» EXERCISE BRIEF: Please retype only the lines below that run from the one containing "Natural disaster" through the last line, both included, without altering a word.

» EXERCISE INPUTS:
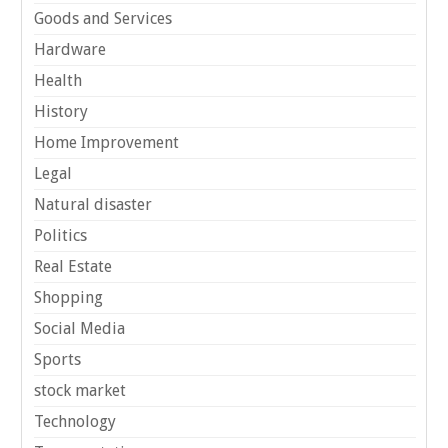
Goods and Services
Hardware
Health
History
Home Improvement
Legal
Natural disaster
Politics
Real Estate
Shopping
Social Media
Sports
stock market
Technology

» TASK OUTPUT:
Natural disaster
Politics
Real Estate
Shopping
Social Media
Sports
stock market
Technology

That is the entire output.